Department of Neurological Sciences, Division of Epilepsy, University of Nebraska Medical Center, Omaha, NE, United States of America.
Exp Neurol. 2024 Aug;378:114838. doi: 10.1016/j.expneurol.2024.114838. Epub 2024 May 25.
Anti-N-methyl-d-aspartate receptor (anti-NMDAR) encephalitis results in chronic epilepsy and permanent cognitive impairment. One of the possible causes of cognitive impairment in anti-NMDAR could be aberrant neurogenesis, an established contributor to memory loss in idiopathic drug-resistant epilepsy. We developed a mouse model of anti-NMDAR encephalitis and showed that mice exposed to patient anti-NMDAR antibodies for 2 weeks developed seizures and memory loss. In the present study, we assessed the delayed effects of patient-derived antibodies on cognitive phenotype and examined the corresponding changes in hippocampal neurogenesis.
Monoclonal anti-NMDAR antibodies or control antibodies were continuously infused into the lateral ventricle of male C56BL/6J mice (8-12 weeks) via osmotic minipumps for 2 weeks. The motor and anxiety phenotypes were assessed using the open field paradigm, and hippocampal memory and learning were assessed using the object location, Y maze, and Barnes maze paradigms during weeks 1 and 3-4 of antibody washout. The numbers of newly matured granule neurons (Prox-1+) and immature progenitor cells (DCX+) as well as their spatial distribution within the hippocampus were assessed at these time points.

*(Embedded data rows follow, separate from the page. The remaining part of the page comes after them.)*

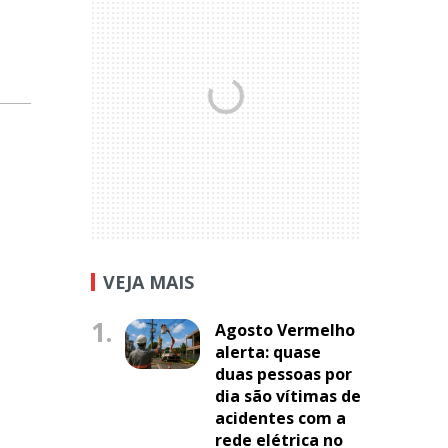
VEJA MAIS
1.
Agosto Vermelho
alerta: quase
duas pessoas por
dia são vítimas de
acidentes com a
rede elétrica no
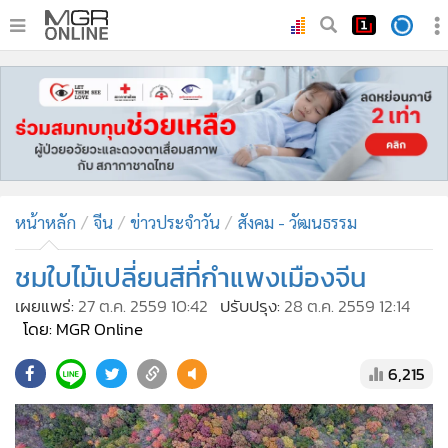
•
หน้าหลัก
•
ทันเหตุการณ์
•
ภาคใต้
•
ภูมิภาค
•
Online Section
หน้าหลัก
จีน
ข่าวประจำวัน
สังคม - วัฒนธรรม
•
บันเทิง
•
ผู้จัดการรายวัน
ชมใบไม้เปลี่ยนสีที่กำแพงเมืองจีน
•
คอลัมนิสต์
เผยแพร่:
27 ต.ค. 2559 10:42
ปรับปรุง:
28 ต.ค. 2559 12:14
•
ละคร
โดย: MGR Online
•
CbizReview
6,215
•
Cyber BIZ
•
ผู้จัดกวน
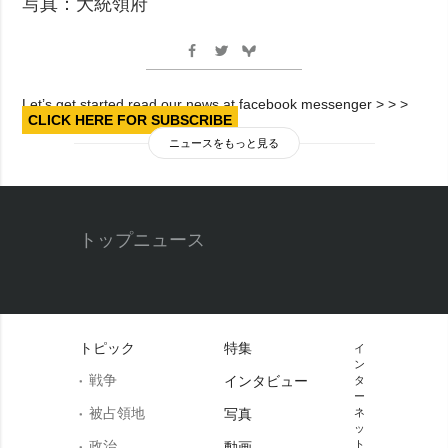
写真：大統領府
Let’s get started read our news at facebook messenger > > >
CLICK HERE FOR SUBSCRIBE
ニュースをもっと見る
トップニュース
トピック
特集
イ
ン
戦争
インタビュー
タ
ー
被占領地
写真
ネ
ッ
政治
ト
動画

Bromodeoxyuridine (BrdU, 50 mg/kg, i.p., daily) was injected on days 2-12 of the infusion, and proliferating cell immunoreactivity was compared in antibody-treated mice and control mice during week 4 of the washout.

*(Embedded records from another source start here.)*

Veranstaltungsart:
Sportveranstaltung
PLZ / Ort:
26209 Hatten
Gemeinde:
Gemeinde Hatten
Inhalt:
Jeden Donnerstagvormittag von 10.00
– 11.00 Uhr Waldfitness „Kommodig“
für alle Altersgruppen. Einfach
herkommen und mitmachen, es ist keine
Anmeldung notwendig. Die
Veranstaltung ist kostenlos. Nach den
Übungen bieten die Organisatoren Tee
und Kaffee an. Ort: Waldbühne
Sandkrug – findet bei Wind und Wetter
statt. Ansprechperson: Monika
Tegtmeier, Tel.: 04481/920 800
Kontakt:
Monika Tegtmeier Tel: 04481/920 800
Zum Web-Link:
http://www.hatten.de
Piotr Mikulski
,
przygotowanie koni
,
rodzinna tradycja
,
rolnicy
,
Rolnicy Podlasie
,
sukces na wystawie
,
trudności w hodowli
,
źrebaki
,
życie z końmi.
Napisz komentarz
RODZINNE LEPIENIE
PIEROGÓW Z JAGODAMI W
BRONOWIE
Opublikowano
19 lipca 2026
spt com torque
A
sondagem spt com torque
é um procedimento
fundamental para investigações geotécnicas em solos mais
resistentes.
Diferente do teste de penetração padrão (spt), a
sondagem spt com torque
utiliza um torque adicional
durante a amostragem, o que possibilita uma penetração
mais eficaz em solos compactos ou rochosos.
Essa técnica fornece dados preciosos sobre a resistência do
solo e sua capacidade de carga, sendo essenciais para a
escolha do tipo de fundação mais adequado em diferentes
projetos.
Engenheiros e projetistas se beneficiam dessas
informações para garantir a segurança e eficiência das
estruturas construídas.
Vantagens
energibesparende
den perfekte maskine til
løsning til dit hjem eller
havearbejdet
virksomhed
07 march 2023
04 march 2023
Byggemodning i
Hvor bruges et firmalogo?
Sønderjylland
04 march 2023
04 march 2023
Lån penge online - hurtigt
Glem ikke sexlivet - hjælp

Mice infused with anti-NMDAR antibodies demonstrated spatial memory impairment during week 1 of antibody washout (p = 0.02, t-test; n = 9-11). Histological analysis of hippocampal sections from these mice revealed an increased ectopic displacement of Prox-1+ cells in the dentate hilus compared to the control-antibody-treated mice (p = 0.01; t-test). Mice exposed to anti-NMDAR antibodies also had an impairment of spatial memory and learning during weeks 3-4 of antibody washout (object location: p = 0.009; t-test; Y maze: p = 0.006, t-test; Barnes maze: p = 0.008, ANOVA; n = 8-10). These mice showed increased ratios of the low proliferating (bright) to fast proliferating (faint) BrdU+ cell counts and decreased number of DCX+ cells in the hippocampal dentate gyrus (p = 0.006 and p = 0.04, respectively; t-tests) suggesting ectopic migration and delayed cell proliferation.

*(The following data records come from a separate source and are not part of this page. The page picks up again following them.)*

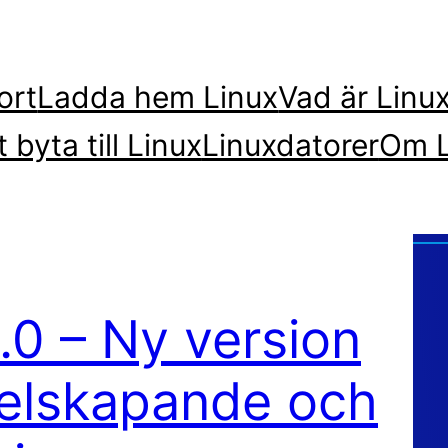
ort
Ladda hem Linux
Vad är Linu
t byta till Linux
Linuxdatorer
Om L
0 – Ny version
itelskapande och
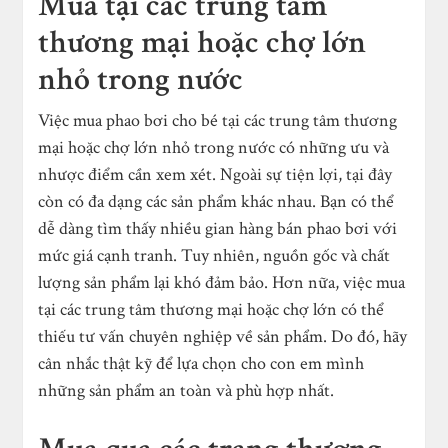
Mua tại các trung tâm
thương mại hoặc chợ lớn
nhỏ trong nước
Việc mua phao bơi cho bé tại các trung tâm thương
mại hoặc chợ lớn nhỏ trong nước có những ưu và
nhược điểm cần xem xét. Ngoài sự tiện lợi, tại đây
còn có đa dạng các sản phẩm khác nhau. Bạn có thể
dễ dàng tìm thấy nhiều gian hàng bán phao bơi với
mức giá cạnh tranh. Tuy nhiên, nguồn gốc và chất
lượng sản phẩm lại khó đảm bảo. Hơn nữa, việc mua
tại các trung tâm thương mại hoặc chợ lớn có thể
thiếu tư vấn chuyên nghiệp về sản phẩm. Do đó, hãy
cân nhắc thật kỹ để lựa chọn cho con em mình
những sản phẩm an toàn và phù hợp nhất.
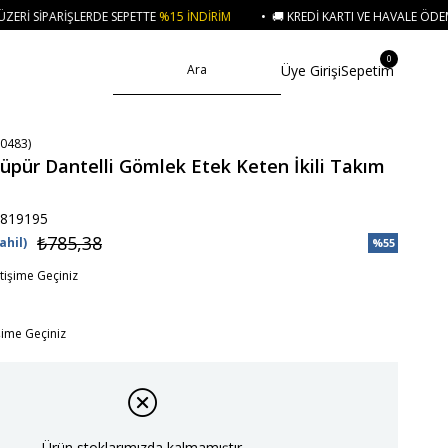
PETTE
%15 İNDIRIM
• 🚚 KREDI KARTI VE HAVALE ÖDEMELERINIZDE 750₺ ÜZ
0
Üye Girişi
Sepetim
0483)
üpür Dantelli Gömlek Etek Keten İkili Takım
819195
₺785,38
ahil)
%
55
İndirim
etişime Geçiniz
işime Geçiniz
Ürün stoklarımızda kalmamıştır.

These findings suggest that memory and learning impairments induced by patient anti-NMDAR antibodies are sustained upon removal of antibodies and are accompanied by aberrant hippocampal neurogenesis. Interventions directed at the manipulation of neuronal plasticity in patients with encephalitis and cognitive loss may be protective and therapeutically relevant.
抗 N-甲基-D-天冬氨酸受体(抗 NMDAR)脑炎可导致慢性癫痫和永久性认知障碍。抗 NMDAR 导致认知障碍的一个可能原因是神经发生异常,这是特发性耐药性癫痫导致记忆丧失的一个既定因素。我们建立了抗 NMDAR 脑炎的小鼠模型,并表明暴露于患者抗 NMDAR 抗体 2 周的小鼠会出现癫痫发作和记忆丧失。在本研究中,我们评估了患者来源的抗体对认知表型的延迟影响,并检查了海马神经发生的相应变化。
通过渗透微泵连续向雄性 C56BL/6J 小鼠(8-12 周龄)的侧脑室输注单克隆抗 NMDAR 抗体或对照抗体 2 周。使用旷场范式评估运动和焦虑表型,在抗体洗脱的第 1 周和第 3-4 周使用物体位置、Y 迷宫和 Barnes 迷宫范式评估海马记忆和学习。在这些时间点评估新成熟的颗粒神经元(Prox-1+)和未成熟祖细胞(DCX+)的数量及其在海马内的空间分布。在输注的第 2-12 天每天注射溴脱氧尿苷(BrdU,50mg/kg,腹腔注射),并在洗脱的第 4 周比较抗体处理组小鼠和对照组小鼠的增殖细胞免疫反应性。
输注抗 NMDAR 抗体的小鼠在抗体洗脱的第 1 周表现出空间记忆障碍(p=0.02,t 检验;n=9-11)。这些小鼠海马切片的组织学分析显示,与对照组相比,Prox-1+细胞在齿状回的异位迁移增加(p=0.01;t 检验)。暴露于抗 NMDAR 抗体的小鼠在抗体洗脱的第 3-4 周也表现出空间记忆和学习障碍(物体位置:p=0.009;t 检验;Y 迷宫:p=0.006,t 检验;Barnes 迷宫:p=0.008,ANOVA;n=8-10)。这些小鼠的 BrdU+细胞的低增殖(明亮)与快速增殖(暗淡)比例增加,海马齿状回的 DCX+细胞数量减少(p=0.006 和 p=0.04,分别为 t 检验),表明异位迁移和细胞增殖延迟。
这些发现表明,患者抗 NMDAR 抗体引起的记忆和学习障碍在抗体去除后仍然存在,并伴有异常的海马神经发生。针对脑炎和认知丧失患者神经元可塑性的干预措施可能具有保护作用和治疗相关性。